In the morning, at the resort’s Snake River Health Center, he was asked to participate in an experimental program. He was placed in a red Gamow bag, which resembles a backpacker’s tube tent. Air pressure in the bag is increased.

“We take him down to higher pressure and lower altitude. It’s a simulated drop from Keystone’s 9,300 feet to about 4,300 feet,” said University of Colorado graduate student Jim Kasic, who is involved in the study by the Colorado Altitude Research Institute based at the clinic.

In two hours, Shapiro could eat and drink again.

Bengtake Jaurin, 35, a microbiologist from Umea, Sweden, complained of the same symptoms after arriving at Frisco, altitude 9,036 feet. He went to his room and was found dead the next morning, Jan. 19. An autopsy showed he died of respiratory failure due to high-altitude pulmonary edema, an abnormal accumulation of fluid in the lungs.

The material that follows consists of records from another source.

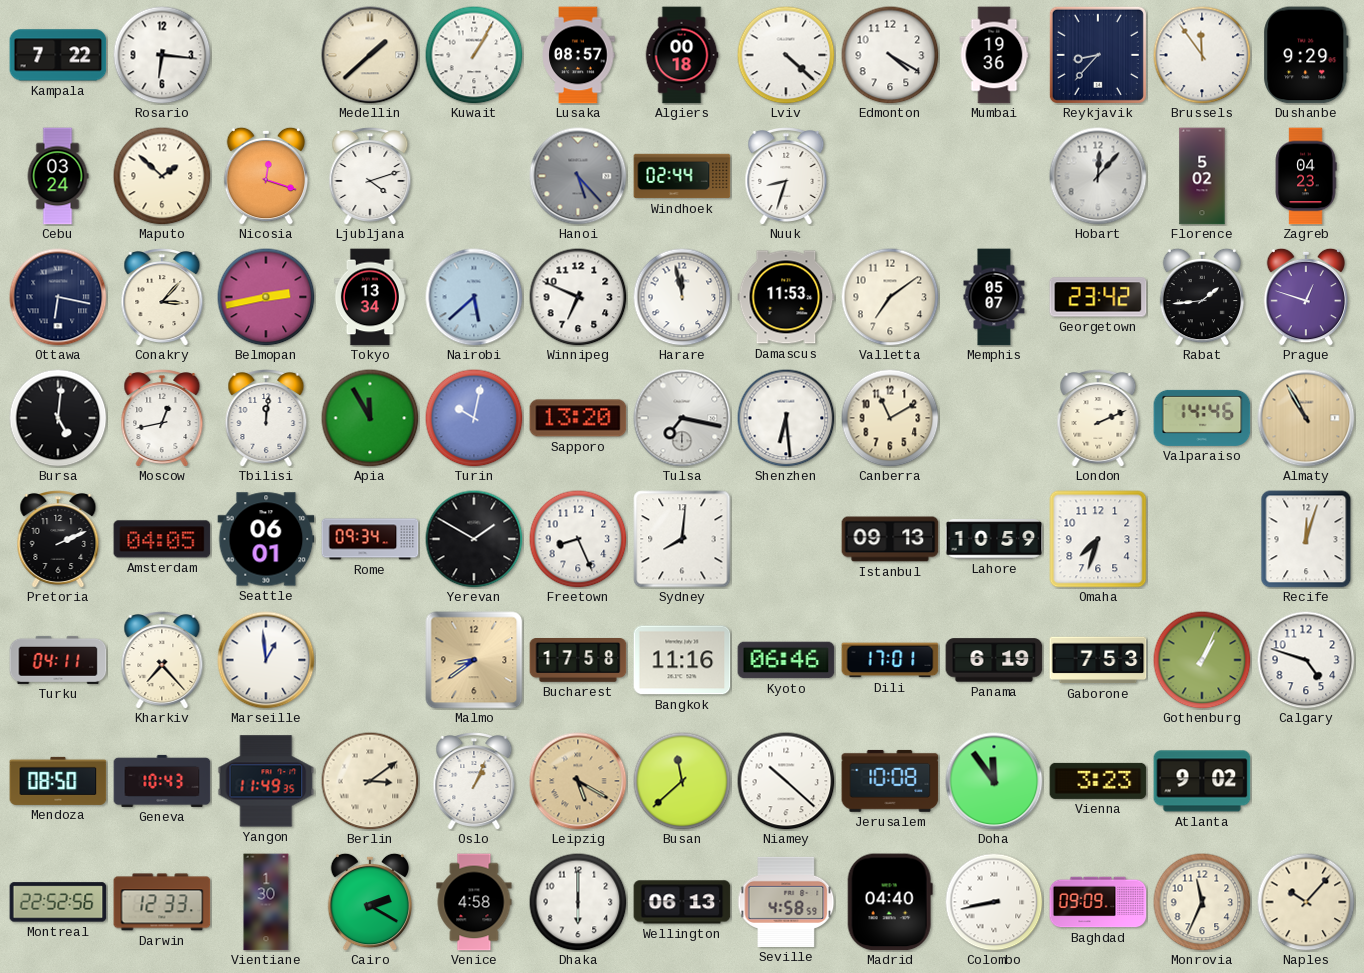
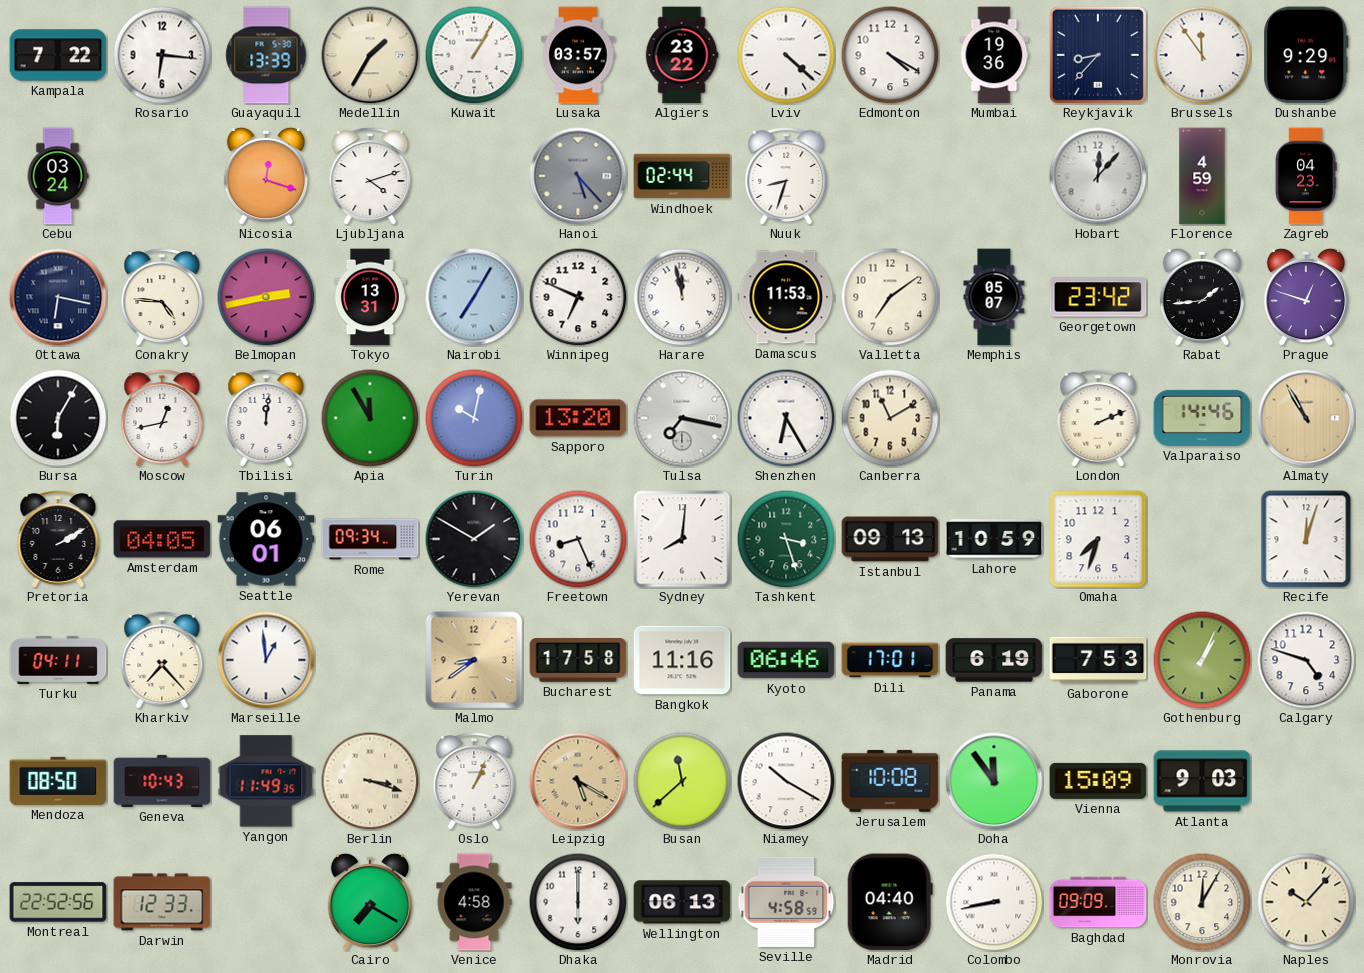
Guayaquil: none -> 13:39
Medellin: 1:38 -> 1:35
Lusaka: 08:57 -> 03:57
Algiers: 00:18 -> 23:22
Maputo: 1:52 -> none
Florence: 5:02 -> 4:59
Conakry: 3:07 -> 4:46
Tokyo: 13:34 -> 13:31
Nairobi: 5:38 -> 7:05
Bursa: 5:01 -> 6:05
Shenzhen: 6:29 -> 6:25
Pretoria: 2:11 -> 2:10
Tashkent: none -> 3:27
Berlin: 3:09 -> 3:18
Niamey: 10:22 -> 10:20
Vienna: 3:23 -> 15:09
Atlanta: 9:02 -> 9:03
Vientiane: 1:30 -> none
Cairo: 2:20 -> 7:20
Monrovia: 11:34 -> 12:05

“The problem involves dozens of millions of people--13 million visitors to Colorado alone each year,” said Dr. Charles Houston, founder of the institute.

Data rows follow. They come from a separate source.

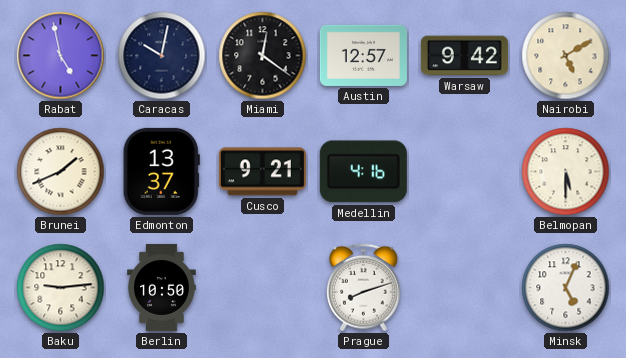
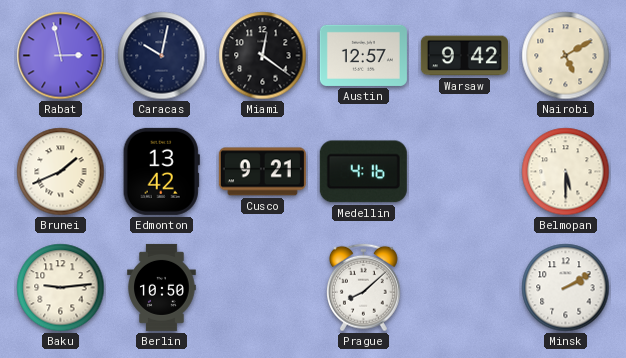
Rabat: 4:58 -> 2:58
Edmonton: 13:37 -> 13:42
Prague: 8:12 -> 8:08
Minsk: 5:04 -> 2:10
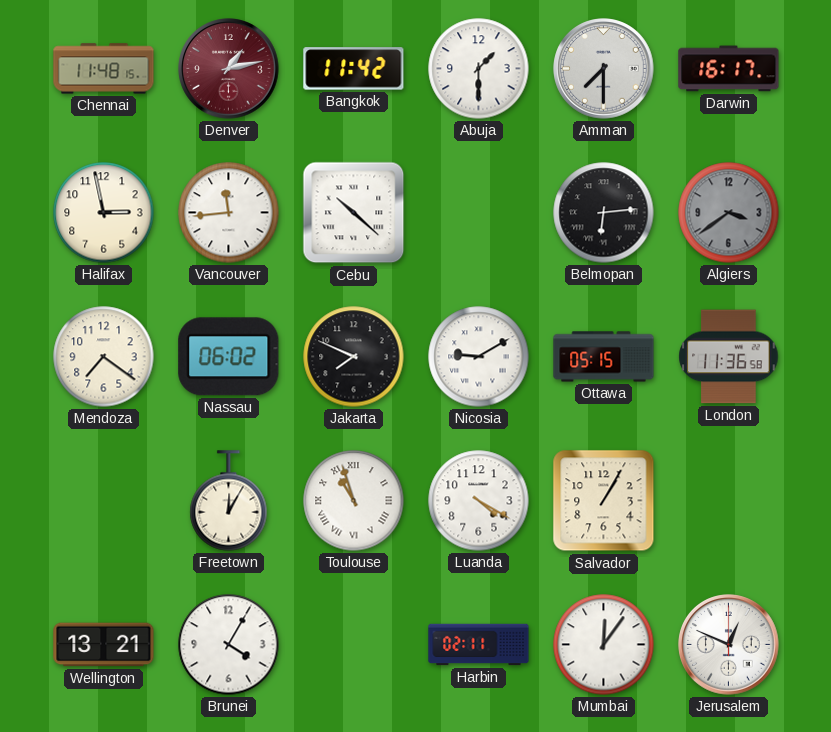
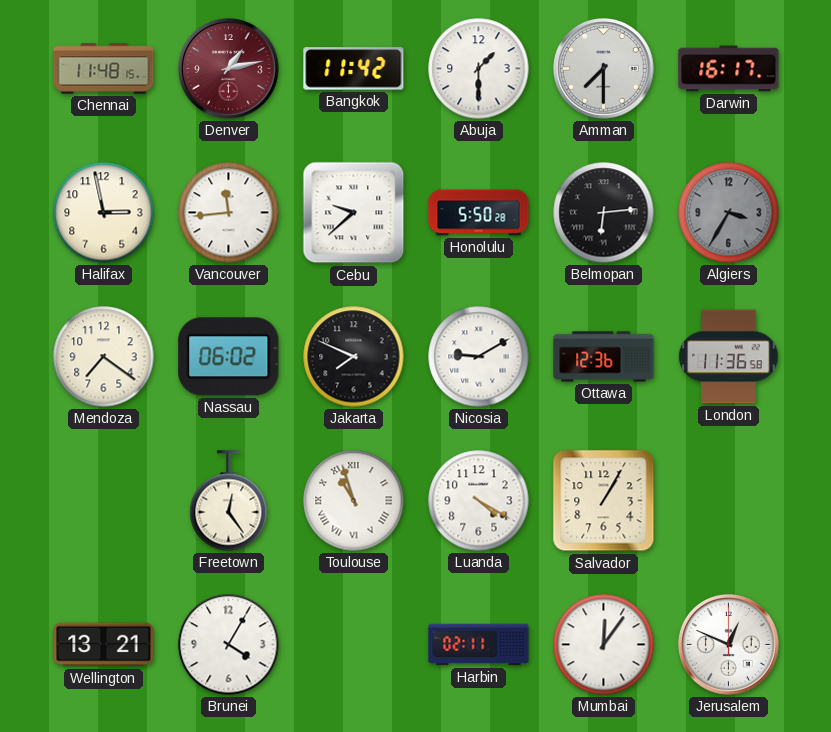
Cebu: 10:22 -> 9:38
Honolulu: none -> 5:50
Algiers: 3:39 -> 3:35
Ottawa: 05:15 -> 12:36
Freetown: 12:05 -> 12:24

Altitude sickness has been found to afflict 23% of those surveyed so far, he said.

“It doesn’t mean they’re incapacitated,” said Houston, of Burlington, Vt. “But with simple measures, we think we can stop at least a dozen preventable deaths a year from altitude sickness in Colorado. Make that 12 to 20 deaths that are preventable,” Houston said.

The institute’s study, staffed by graduate students and supervised by doctor-board members of the nonprofit Snake River Health Clinic, began last June. About 1,700 adults and teen-agers have been interviewed at Keystone ski resort so far.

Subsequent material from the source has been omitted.